The military authorities have advised that the strength of the Permanent Defence Force (whole time equivalent), across all services, at 31st August 2019, was 8,653 personnel. Whilst I am very much aware that there continues to be a shortfall between the current strength figures and those of the establishment I remain committed to restoring the strength of the Defence Forces to 9,500.

The Government have acknowledged that there are recruitment and retention issues in the Defence Forces that must be addressed. It is a fact that members of the Permanent Defence Force are being attracted to jobs elsewhere in a buoyant labour market.

In light of the particular difficulties being faced by the Defence Sector, the Government tasked the Public Service Pay Commission to undertake a comprehensive evaluation of recruitment and retention issues in the Permanent Defence Force (PDF).
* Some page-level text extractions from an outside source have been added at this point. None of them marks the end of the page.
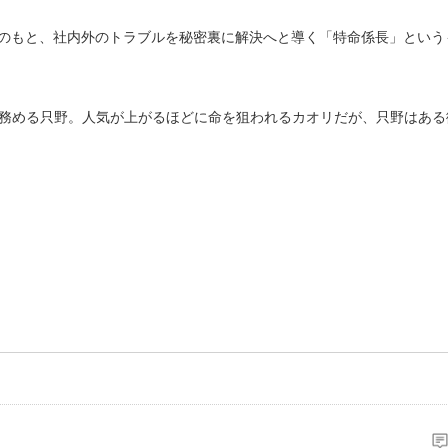
のもと、社内外のトラブルを秘密裏に解決へと導く「特命係長」という
を務める只野。人気が上がるほどに命を狙われるカオリだが、只野はあ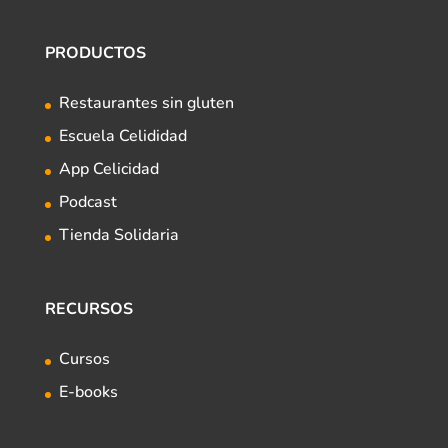
PRODUCTOS
Restaurantes sin gluten
Escuela Celididad
App Celicidad
Podcast
Tienda Solidaria
RECURSOS
Cursos
E-books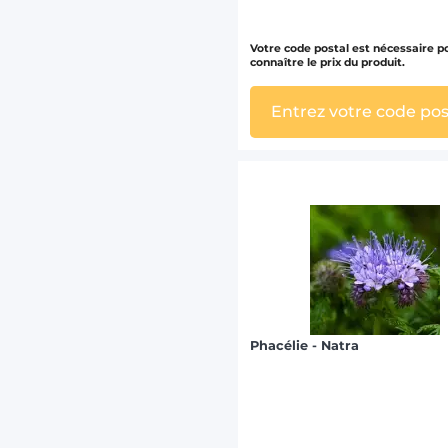
Votre code postal est nécessaire p
connaître le prix du produit.
Entrez votre code pos
Phacélie - Natra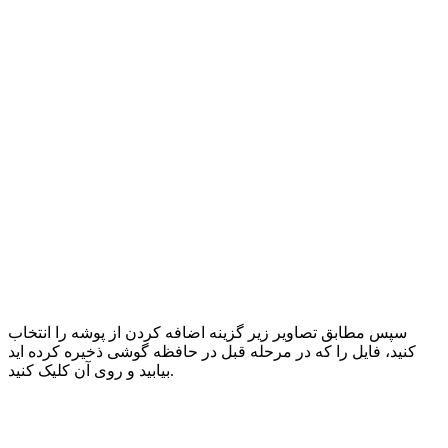
سپس مطابق تصاویر زیر گزینه اضافه کردن از پوشه را انتخاب
کنید، فایل را که در مرحله قبل در حافظه گوشی ذخیره کرده اید
بیابید و روی آن کلیک کنید.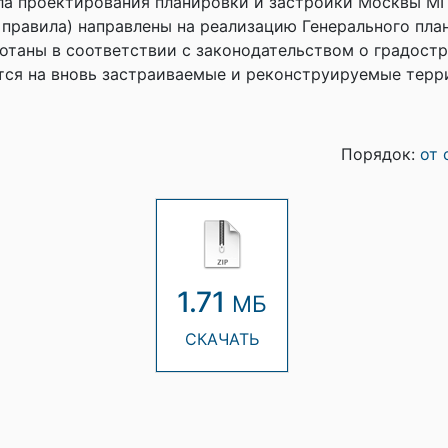
а проектирования планировки и застройки Москвы МГ
 правила) направлены на реализацию Генерального пла
отаны в соответствии с законодательством о градостр
ся на вновь застраиваемые и реконструируемые терри
Порядок:
от 
1.71
МБ
СКАЧАТЬ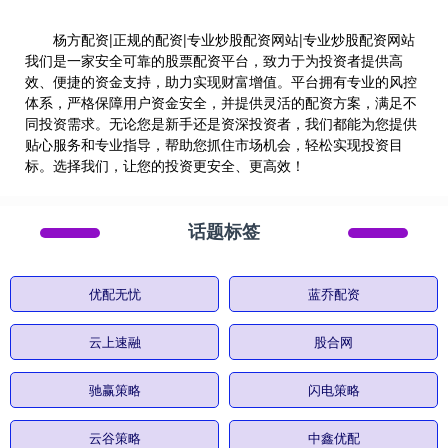
杨方配资|正规的配资|专业炒股配资网站|专业炒股配资网站
我们是一家安全可靠的股票配资平台，致力于为投资者提供高
效、便捷的资金支持，助力实现财富增值。平台拥有专业的风控
体系，严格保障用户资金安全，并提供灵活的配资方案，满足不
同投资需求。无论您是新手还是资深投资者，我们都能为您提供
贴心服务和专业指导，帮助您抓住市场机会，轻松实现投资目
标。选择我们，让您的投资更安全、更高效！
话题标签
优配无忧
蓝乔配资
云上速融
股合网
驰赢策略
闪电策略
云谷策略
中鑫优配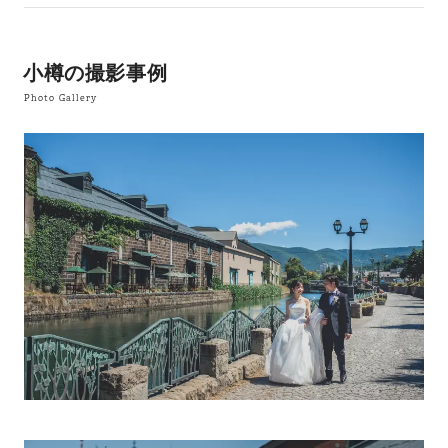
小樽の撮影事例
Photo Gallery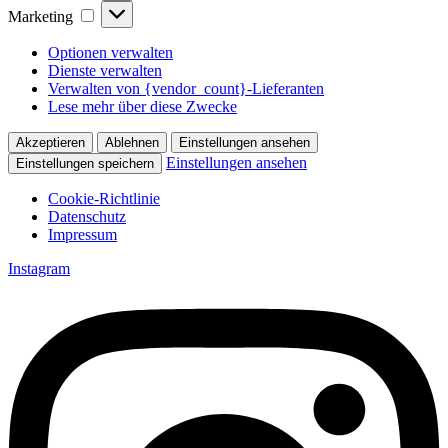
Marketing
Marketing
Optionen verwalten
Dienste verwalten
Verwalten von {vendor_count}-Lieferanten
Lese mehr über diese Zwecke
Akzeptieren
Ablehnen
Einstellungen ansehen
Einstellungen ansehen
Einstellungen speichern
Cookie-Richtlinie
Datenschutz
Impressum
Zum
Instagram
Inhalt
springen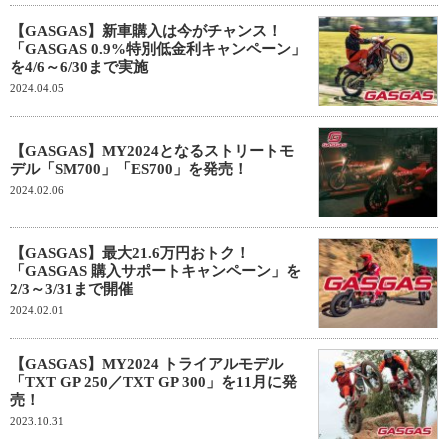
【GASGAS】新車購入は今がチャンス！
「GASGAS 0.9%特別低金利キャンペーン」
を4/6～6/30まで実施
2024.04.05
【GASGAS】MY2024となるストリートモ
デル「SM700」「ES700」を発売！
2024.02.06
【GASGAS】最大21.6万円おトク！
「GASGAS 購入サポートキャンペーン」を
2/3～3/31まで開催
2024.02.01
【GASGAS】MY2024 トライアルモデル
「TXT GP 250／TXT GP 300」を11月に発
売！
2023.10.31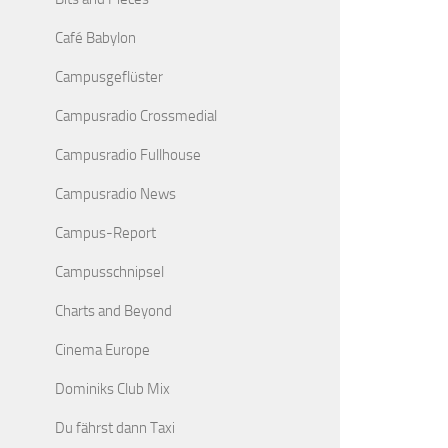
Café Babylon
Campusgeflüster
Campusradio Crossmedial
Campusradio Fullhouse
Campusradio News
Campus-Report
Campusschnipsel
Charts and Beyond
Cinema Europe
Dominiks Club Mix
Du fährst dann Taxi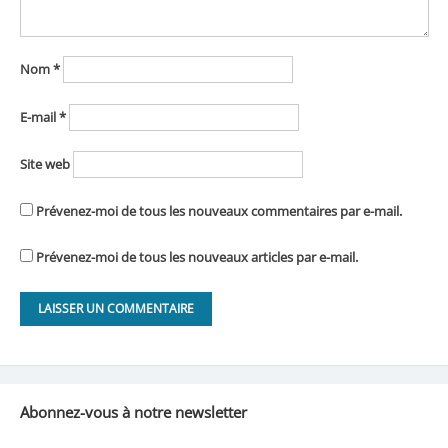
Nom
*
E-mail
*
Site web
Prévenez-moi de tous les nouveaux commentaires par e-mail.
Prévenez-moi de tous les nouveaux articles par e-mail.
Abonnez-vous à notre newsletter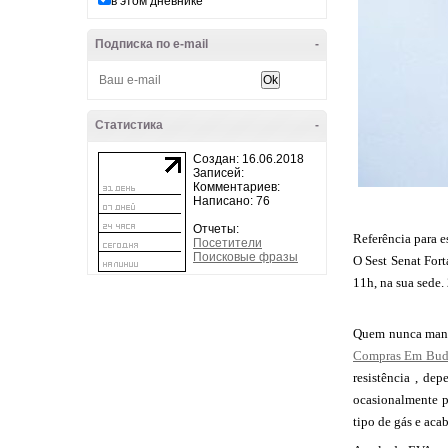
в этом дневнике
Подписка по e-mail
-
Статистика
-
Создан: 16.06.2018
Записей:
Комментариев:
Написано: 76
Отчеты:
Referência para e
Посетители
Поисковые фразы
O Sest Senat Fort
11h, na sua sede.
Quem nunca mancho
Compras Em Bud
resistência , de
ocasionalmente 
tipo de gás e ac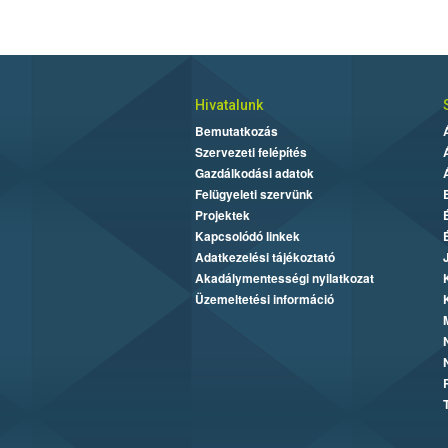
Hivatalunk
Bemutatkozás
Szervezeti felépítés
Gazdálkodási adatok
Felügyeleti szervünk
Projektek
Kapcsolódó linkek
Adatkezelési tájékoztató
Akadálymentességi nyilatkozat
Üzemeltetési információ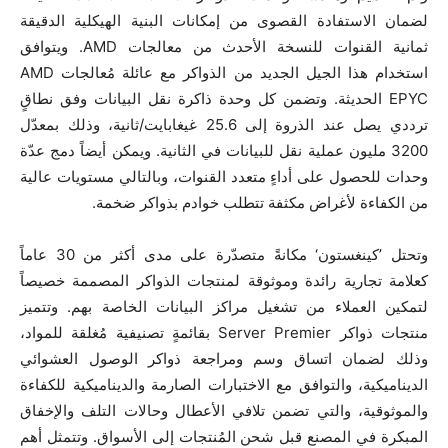
لضمان الاستفادة القصوى من إمكانات البنية الهيكلية الدقيقة
ثمانية القنوات للنسخة الأحدث من معالجات AMD. ويتوافق
استخدام هذا الجيل الجديد من الذواكر مع عائلة مُعالجات AMD
EPYC الحديثة. وتضمن كل وحدة ذاكرة نقل البيانات وفق نطاقٍ
ترددي يصل عند الذروة إلى 25.6 غيغابايت/ثانية، وذلك بمعدّل
3200 مليون عملية نقل للبيانات في الثانية. ويمكن أيضاً دمج عدّة
وحدات للحصول على أداءٍ متعدد القنوات، وبالتالي مستويات عالية
من الكفاءة لأغراض مكثفة تتطلب خوادم بذواكر ضخمة.
وتحتل ’كينغستون‘ مكانةً متصدّرة على مدى أكثر من 30 عاماً
كعلامة تجارية رائدة وموثوقة لمنتجات الذواكر المصممة خصيصاً
لتمكين العملاء من تشغيل مراكز البيانات الخاصة بهم. وتتميز
منتجات ذواكر Server Premier بقائمةٍ تصنيفية مُغلقة للمواد،
وذلك لضمان اتساق وسم ومراجعة ذواكر الوصول العشوائي
الديناميكية، والتوافق مع الاختبارات الصارمة والديناميكية للكفاءة
والموثوقية، والتي تضمن تلافي الأعطال وحالات التلف والإخفاق
المبكرة في المصنع قبل شحن المُنتجات إلى الأسواق. وتتمثل أهم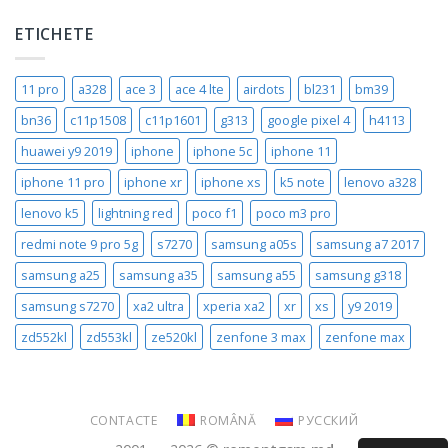
ETICHETE
11 pro
a328
ace 3
ace 4 lte
airdots
bl231
bm39
bn36
c11p1508
c11p1601
g313
google pixel 4
h4113
huawei y9 2019
iphone
iphone 5c
iphone 11
iphone 11 pro
iphone xr
iphone xs
k5 note
lenovo a328
lenovo k5
lightning red
poco f1
poco m3 pro
redmi note 9 pro 5g
s7270
samsung a05s
samsung a7 2017
samsung a25
samsung a35
samsung a55
samsung g318
samsung s7270
xa2 ultra
xperia xa2
xr
xs
y9 2019
zd552kl
zd553kl
ze520kl
zenfone 3 max
zenfone max
CONTACTE
ROMÂNĂ
РУССКИЙ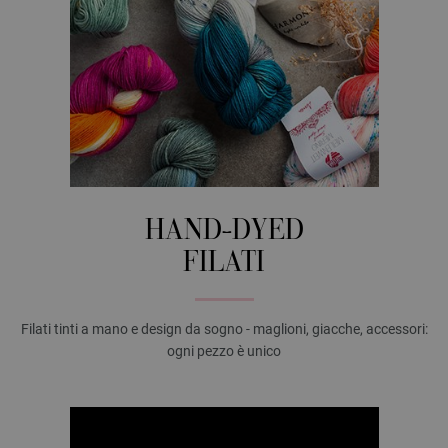
HAND-DYED
FILATI
Filati tinti a mano e design da sogno - maglioni, giacche, accessori:
ogni pezzo è unico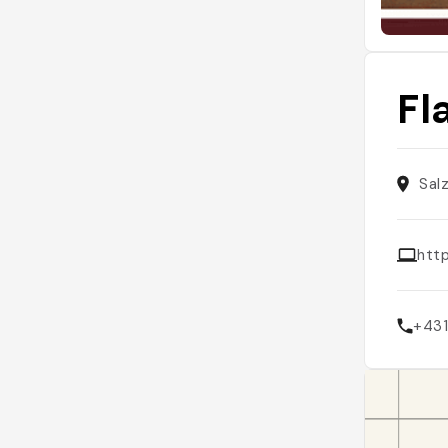
Fl
Sal
htt
+43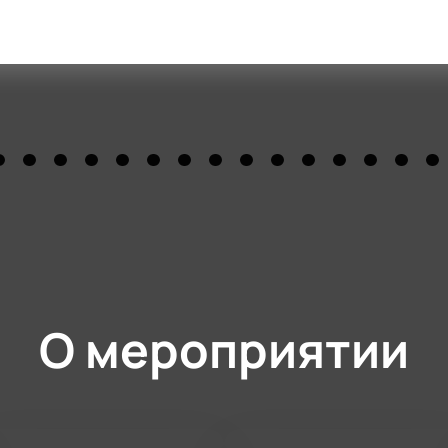
О мероприятии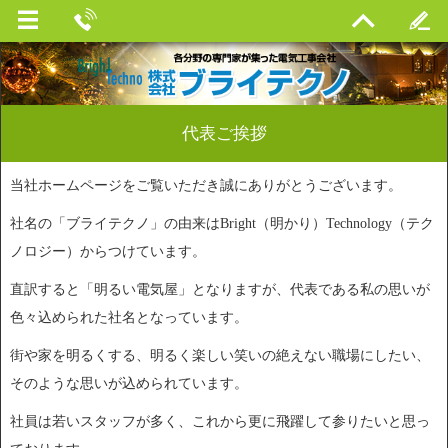
代表ご挨拶
当社ホームページをご覧いただき誠にありがとうございます。
社名の「ブライテクノ」の由来はBright（明かり）Technology（テク
ノロジー）からつけています。
直訳すると「明るい電気屋」となりますが、代表である私の思いが
色々込められた社名となっています。
街や家を明るくする、明るく楽しい笑いの絶えない職場にしたい、
そのような思いが込められています。
社員は若いスタッフが多く、これから更に飛躍して参りたいと思っ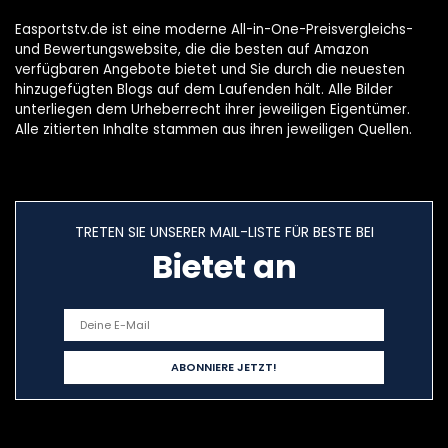
Easportstv.de ist eine moderne All-in-One-Preisvergleichs-
und Bewertungswebsite, die die besten auf Amazon
verfügbaren Angebote bietet und Sie durch die neuesten
hinzugefügten Blogs auf dem Laufenden hält. Alle Bilder
unterliegen dem Urheberrecht ihrer jeweiligen Eigentümer.
Alle zitierten Inhalte stammen aus ihren jeweiligen Quellen.
TRETEN SIE UNSERER MAIL-LISTE FÜR BESTE BEI
Bietet an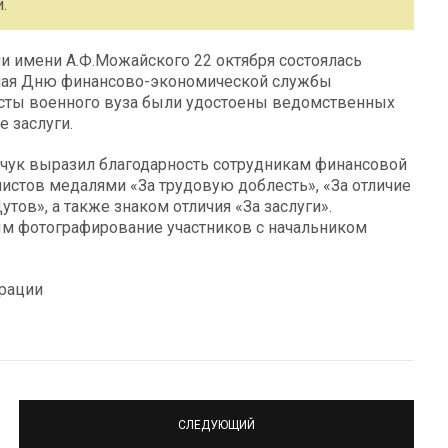
.
 имени А.Ф.Можайского 22 октября состоялась
ная Дню финансово-экономической службы
сты военного вуза были удостоены ведомственных
 заслуги.
ечук выразил благодарность сотрудникам финансовой
истов медалями «За трудовую доблесть», «За отличие
тов», а также знаком отличия «За заслуги».
м фотографирование участников с начальником
рации
СЛЕДУЮЩИЙ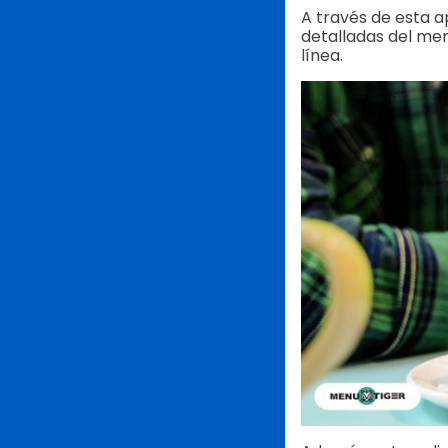
A través de esta a
detalladas del me
línea.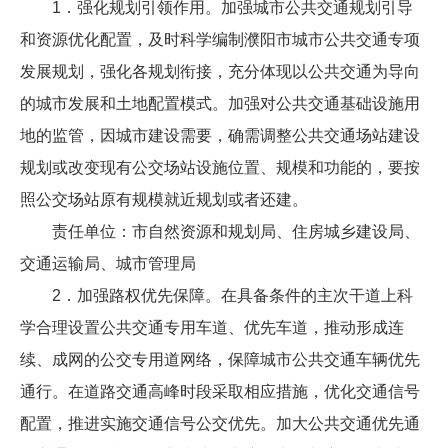
1．强化规划引领作用。加强城市公共交通规划引导
和资源优化配置，及时科学编制濮阳市城市公共交通专项
发展规划，强化各规划衔接，充分体现以公共交通为导向
的城市发展和土地配置模式。加强对公共交通基础设施用
地的监管，因城市建设需要，确需调整公共交通场站建设
规划或改变现有公交场站设施位置、规模和功能的，要按
照公交场站原有规模就近规划或者还建。
责任单位：市自然资源和规划局、住房城乡建设局、
交通运输局、城市管理局
2．加强路权优先保障。在具备条件的主次干道上科
学合理设置公共交通专用车道、优先车道，推动形成连
续、成网的公交专用道网络，保障城市公共交通车辆优先
通行。在道路交通高峰时段采取相应措施，优化交通信号
配置，推进实施交通信号公交优先。加大公共交通优先通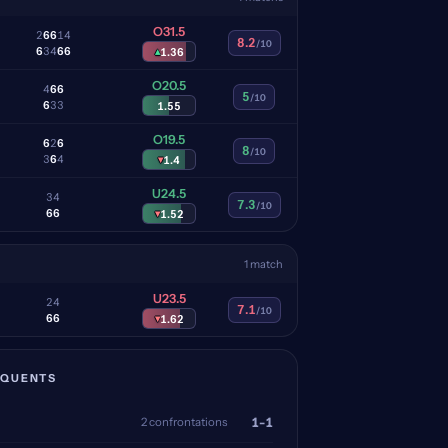
O31.5
2
6
6
1
4
8.2
/10
6
3
4
6
6
▴
1.36
O20.5
4
6
6
5
/10
6
3
3
1.55
O19.5
6
2
6
8
/10
3
6
4
▾
1.4
U24.5
3
4
7.3
/10
6
6
▾
1.52
1 match
U23.5
2
4
7.1
/10
6
6
▾
1.62
ÉQUENTS
1-1
2 confrontations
The Commission’s Report, which has been accepted by Government, contains a broad range of recommendations which will provide immediate benefits to members of the Permanent Defence Force as well as initiatives that can lead to further improvements, these include:

- a 10% increase in Military Service Allowance,

- the restoration to pre-Haddington Road levels of certain specific Defence Forces allowances,

- the return of an incentive scheme to address pilot retention issues in the Air Corps.

These measures will be implemented swiftly on confirmation of acceptance by the Permanent Defence Force representative associations.

The Report also contains a range of recommendations aimed at improving work-force planning, recruitment and conditions of service.

The Government has prepared a detailed implementation plan setting out the timelines and objectives, indicating the commitment to deliver on the Pay Commission’s recommendations. The plan also provides for an examination of core pay in the PDF and to identify further retention measures within the context of the Public Service Stability Agreement and future public sector pay negotiations. Work on implementing the plan is underway and, under my direction, is being prioritised by Civil and Military Management.

I am confident that the implementation of the PSPC’s recommendations, in tandem with pay benefits being delivered by the Public Service Stability Agreement 2018-2020, the most recent being a 1.5% increase on 1st September, will ameliorate current recruitment and retention challenges being experienced by the Permanent Defence Force. These measures will build upon a range of recruitment and retention actions already in train.